In April 1987, cracks in the south stand were discovered. The damage was caused by an alkali–silica reaction. PSV chairman Jacques Ruts decided to rebuild the stand, and simultaneously provide more space for business relations and sponsors. Up until then, the stadium only offered regular spectator seats. Ruts got inspired by the way American stadiums had built luxury boxes and used them for business opportunities. After the renovation (which costed 40 million guilders), the new south stand was two-tiered, with 830 VIP-seats behind glass in the middle. Also, new offices, a press room, a youth hall and a restaurant were created. The opening of the stand was celebrated with an exhibition match against AC Milan on 17 August 1988. Two years later, the ground changed its name from Philips Sportpark to Philips Stadion.

In the nineties, the other stands were also raised to the level of the south stand. The west and east stand were expanded in 1993, and the north stand in 1996. After completion, the seating capacity reached 30,000. Until then, the fanatic part of the PSV support would be located on the so-called L-side on standing terraces. After the renovations in the nineties, the standing terraces disappeared and the fanatic fans moved to the east stand. The renovations in the 1990s were in time for UEFA Euro 2000, held in the Netherlands and Belgium. The Philips Stadion hosted three group matches; Portugal beat England with 3-2, Sweden and Turkey ended in a goalless draw, and Italy won against Sweden (2-1). The last major renovation was the closing of the four open corners of the stadium. The two corners on the north side were built in 2000; the corners on the south side were finalized in 2001. Along with creating more seats, the new corners had window blind-type constructions, which allowed air to flow through in order to let the grass breath. These frames can be closed during events, to protect spectators from weather conditions. The four corners were designed by Toon van Aken.

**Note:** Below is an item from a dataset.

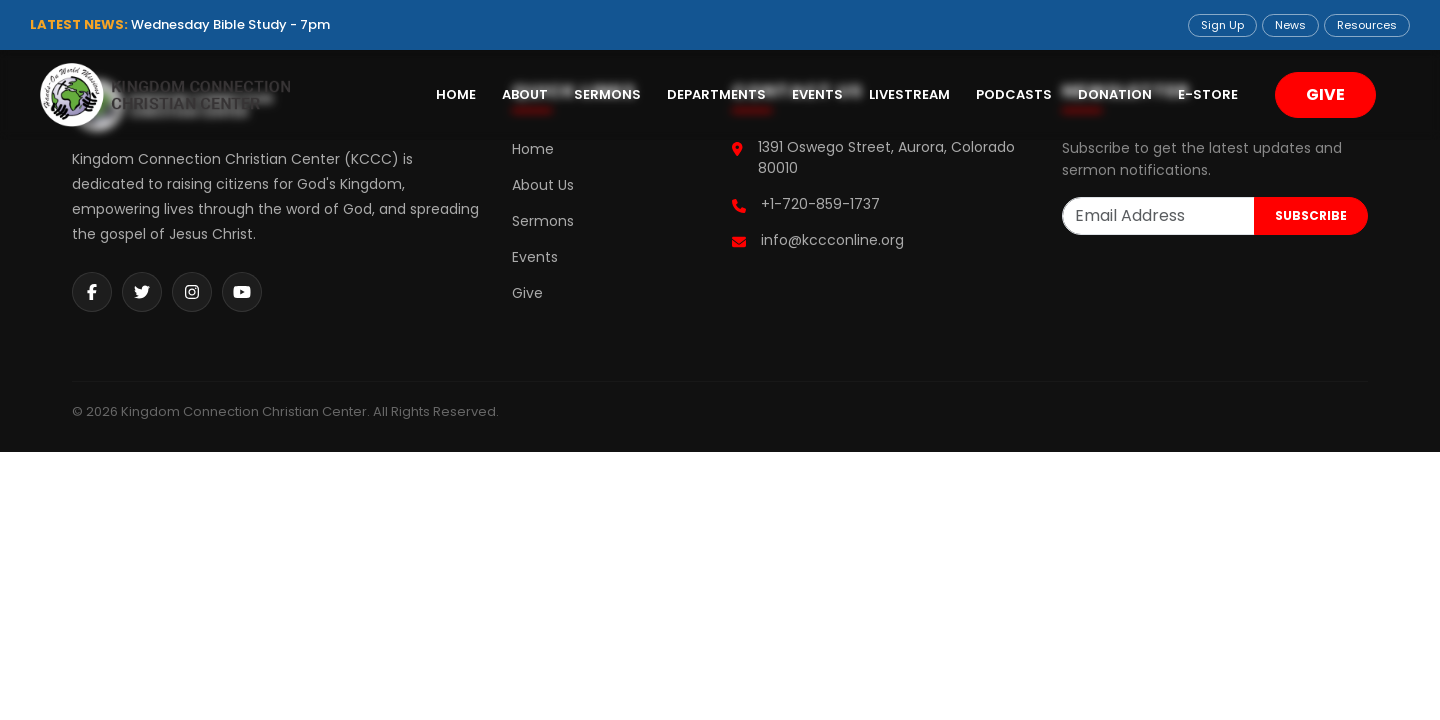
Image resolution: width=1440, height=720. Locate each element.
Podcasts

In March 2001, PSV faced 1. FC Kaiserslautern in an UEFA Cup fixture. During the match, fans were provoked by Kaiserslautern players, resulting in spectators attempting to break through a fence separating the stands and the field. After the gate was cracked, PSV coach Eric Gerets and several players had to personally stop the fans from entering the field. After this incident, problems with fan violence faded and in the summer of 2005, the PSV board decided to remove the tall fences around the pitch. They were replaced with 35 inches (90 cm) high railings keeping the spectators off the grass. Unauthorized persons who do invade the pitch will receive a 15,000 euro penalty and a ten-year-ban from visiting the Philips Stadion. The 2006 UEFA Cup Final was held in the Philips Stadion; Sevilla managed to beat Middlesbrough with 4-0. For the final, the stadium was temporarily named ‘PSV Stadion’, because UEFA did not allow the Philips name to be used.

Press room at the Philips Stadion prior to a press conference.
Plans to further expand the ground to 45,000 seats have been examined, but turned down after the Netherlands lost the 2018 FIFA World Cup bid. In 2011, the ground under the stadium (and the training facilities) were sold for €48,4 million to the Eindhoven municipality in a leasehold estate construction. In recent years, the stadium has gone through several minor modernization programs: the fourth floor was renovated in 2008, LED-powered advertisement boarding was installed by Philips in 2009. In 2012, a modernization plan for the ground was presented. The plan included new entrances, sponsor lodges and parts of the stands. The second floor of the stadium was renovated in 2013. After PSV's reserve team Jong PSV was admitted to the Eerste Divisie, they relocated their home matches to the Philips Stadion.